Vi varias veces a Brassens en reuniones privadas, pero nunca me atreví a plantearle problemas que le pudieran molestar. Joven e impertinente, le hubiera preguntado cómo concebía una de sus características, la amistad. Con él, este sentimiento duraba años, o toda la vida. Su lema era “Les copains d’abord’’ (los amigos ante todo). Nos encontramos y nos afrontamos al final de uno de sus últimos recitales en la sala Bobino, a la que acudí en compañía de José Angel Ezcurra, director de Triunfo y gran admirador del vate. Nos recibió en su camerino con notorio desagrado. Entre él y mi director, yo me sentía como un crío vigilado :

–“Hace unos ocho años tuvo usted una polémica con el Partido Comunista y los resistentes debido a una canción en la que planteaba la similitud de los problemas : resistentes de izquierdas o nazis, todo es lo mismo”, le pregunté. –“Lo hice para divertirme…”, me contestó. –“Ya, pero entonces dijo usted a Libération que con versos no siempre uno se expresa como quiere ; que la necesidad de rimar lleva a decir algo que no se siente necesariamente”. –“Sí, pero, en este caso, mantengo lo que dije y creo que mi canción ha sido ilustrada por hechos que se produjeron, sin duda”. –“En estos momentos en que se ha creado un movimiento de unión de izquierdas…”–“No, eso no tiene nada que ver con mi canción.
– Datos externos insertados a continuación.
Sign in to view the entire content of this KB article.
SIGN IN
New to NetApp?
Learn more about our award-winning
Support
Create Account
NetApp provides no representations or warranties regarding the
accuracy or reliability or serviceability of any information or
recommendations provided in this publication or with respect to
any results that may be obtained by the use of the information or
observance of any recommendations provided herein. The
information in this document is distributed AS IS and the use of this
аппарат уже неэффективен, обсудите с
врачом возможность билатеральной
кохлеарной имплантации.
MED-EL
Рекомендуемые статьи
Entra usted en un terreno muy amplio : yo creo que un artista no debe utilizar su nombre con fines políticos. Además, soy anarquista, no hay que olvidarlo. Soy antiparlamentario”. –“Es usted anarquista, de acuerdo. Pero en una ocasión precisó que lo era ‘dentro de sus posibilidades’”. –“Para mí es una especie de actitud ante ciertos problemas, actitud que, por otra parte, no es absoluta. Hay que matizar, pues en la sociedad actual uno no puede ser todo lo que quisiera, ya que estamos obligados a pactar con lo que existe. En esto puedo, en la medida en que no voto, en que no me adhiero a ningún partido. Después no puedo serlo en la vida. Lo mío es, sobre todo, una moral”.

Ya me estaba cargando con sus lecciones de integridad. Me iba subiendo la adrenalina, como se dice ahora, y le suelto la salva que tenía reservada para el final.
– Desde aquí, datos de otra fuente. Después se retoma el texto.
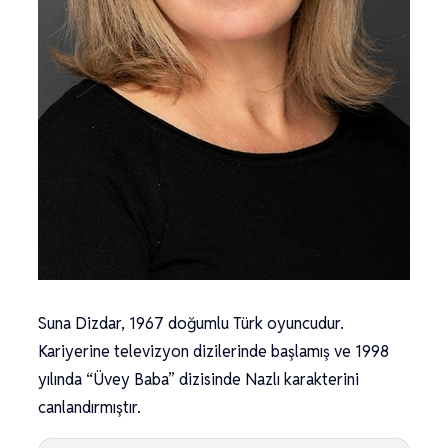
Suna Dizdar, 1967 doğumlu Türk oyuncudur.
Kariyerine televizyon dizilerinde başlamış ve 1998
yılında “Üvey Baba” dizisinde Nazlı karakterini
canlandırmıştır.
Yo había indagado mucho sobre su actuación y sobre su comportamiento en el campo de trabajos forzados nazi en el que había estado internado durante un año. Dejó allí de rehén a su mejor amigo y no regresó. –“¿Quién le dijo a usted eso ?”, me preguntó sobresaltado. –“Me lo dijo ‘Gibraltar’”. –“Pues si se le dijo él, será verdad”, me contestó, y añadió pensativo : – “Civilmente podía volver. Pero, ¿para qué ? Lo pensé bien y tuve tormentas cerebrales. Pensé : ¿cuántos tipos regresan ? Me han dicho que dos. Si volviese yo, seríamos tres. Tampoco podía abandonar fácilmente a Jeanne, tan generosa conmigo. Todo esto es muy fastidioso...”.
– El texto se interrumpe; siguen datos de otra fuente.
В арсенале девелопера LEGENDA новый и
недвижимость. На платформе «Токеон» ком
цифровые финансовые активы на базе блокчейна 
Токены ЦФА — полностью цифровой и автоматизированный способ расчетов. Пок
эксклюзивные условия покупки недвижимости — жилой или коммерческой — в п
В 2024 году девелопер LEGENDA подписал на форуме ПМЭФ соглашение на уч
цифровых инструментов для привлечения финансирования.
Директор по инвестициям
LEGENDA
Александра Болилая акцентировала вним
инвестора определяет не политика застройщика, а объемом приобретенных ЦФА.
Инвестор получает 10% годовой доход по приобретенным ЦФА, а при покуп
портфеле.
Poco después lo operaron por tercera vez de cáncer de riñones y falleció el 29 octubre de 1981. Tal y como él deseaba, lo enterraron en Sète, su ciudad natal. Pero no en el cementerio marino, donde había suplicado que le cavaran una fosa acogedora (“un agradable cobijo / con los delfines, amigos de mi infancia en la plaza de la Corniche”) sino en el de Py, también llamado “cementerio de los pobres”. Le pusieron una placa de mármol con su bigote rebelde y un sencillo epitafio : “A las cosas más bellas el tiempo / gusta hacer malas pasadas / y sabrá marchitar las rosas / como arrugas en mi frente”.